8. The rapid simulation and switching strategy decision-making method for multi-condition electric arc magnetofluid in environmentally friendly gas medium ring main units according to claim 7, characterized in that, The process of obtaining the adjustment ratio based on the historical data and labeled data includes: The difference between the historical data of the second index and the historical data of the first index is obtained. The difference between the labeled data at the second time point and the labeled data at the first time point is obtained as the labeling difference. The adjustment ratio is obtained by dividing the data difference by the corresponding labeled difference and normalizing it.
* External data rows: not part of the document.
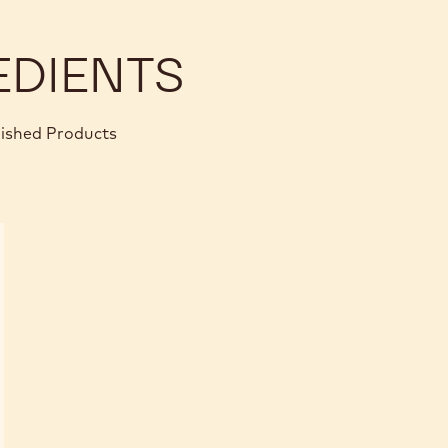
EDIENTS
nished Products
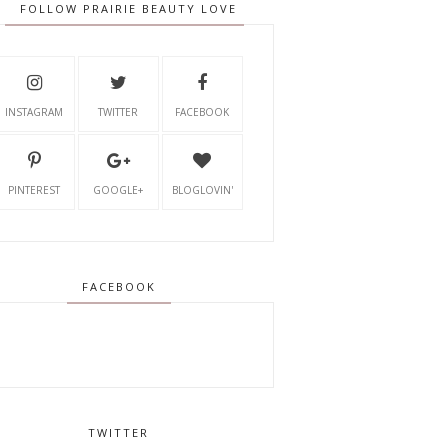
FOLLOW PRAIRIE BEAUTY LOVE
INSTAGRAM
TWITTER
FACEBOOK
PINTEREST
GOOGLE+
BLOGLOVIN'
FACEBOOK
TWITTER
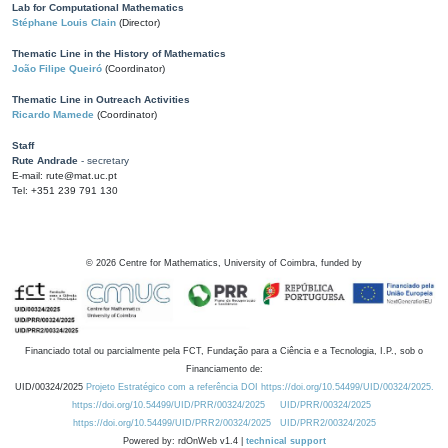
Lab for Computational Mathematics
Stéphane Louis Clain
(Director)
Thematic Line in the History of Mathematics
João Filipe Queiró
(Coordinator)
Thematic Line in Outreach Activities
Ricardo Mamede
(Coordinator)
Staff
Rute Andrade
- secretary
E-mail: rute@mat.uc.pt
Tel: +351 239 791 130
©
2026
Centre for Mathematics, University of Coimbra, funded by
Financiado total ou parcialmente pela FCT, Fundação para a Ciência e a Tecnologia, I.P., sob o
Financiamento de:
UID/00324/2025
Projeto Estratégico com a referência DOI https://doi.org/10.54499/UID/00324/2025.
https://doi.org/10.54499/UID/PRR/00324/2025
UID/PRR/00324/2025
https://doi.org/10.54499/UID/PRR2/00324/2025
UID/PRR2/00324/2025
Powered by: rdOnWeb v1.4 |
technical support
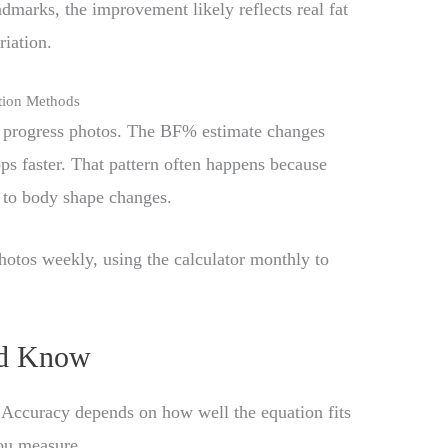
marks, the improvement likely reflects real fat
riation.
tion Methods
s progress photos. The BF% estimate changes
ps faster. That pattern often happens because
y to body shape changes.
otos weekly, using the calculator monthly to
ld Know
. Accuracy depends on how well the equation fits
ou measure.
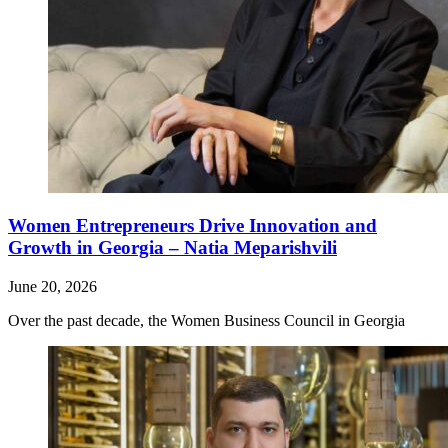
Women Entrepreneurs Drive Innovation and
Growth in Georgia – Natia Meparishvili
June 20, 2026
Over the past decade, the Women Business Council in Georgia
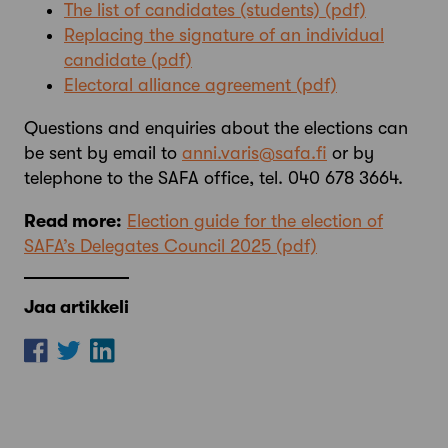
The list of candidates (students)
Replacing the signature of an individual
candidate
Electoral alliance agreement
Questions and enquiries about the elections can
be sent by email to
anni.varis@safa.fi
or by
telephone to the SAFA office, tel. 040 678 3664.
Read more:
Election guide for the election of
SAFA’s Delegates Council 2025
Jaa artikkeli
9. The rapid simulation and switching strategy decision-making method for multi-condition electric arc magnetofluid in environmentally friendly gas medium ring main units according to claim 5, characterized in that, The historical data is data from multiple operating conditions; The multiple operating conditions include multiple current curves, multiple gas categories, multiple tripping speeds, and multiple gas speeds, gas pressures, and gas densities at multiple time points.

10. The rapid simulation and switching strategy decision-making method for multi-condition electric arc magnetofluid in environmentally friendly gas medium ring main units according to claim 3, characterized in that, In the temporal convolutional network, the number of input neurons in the input layer is equal to the sum of the number of elements in multiple fused current feature vectors.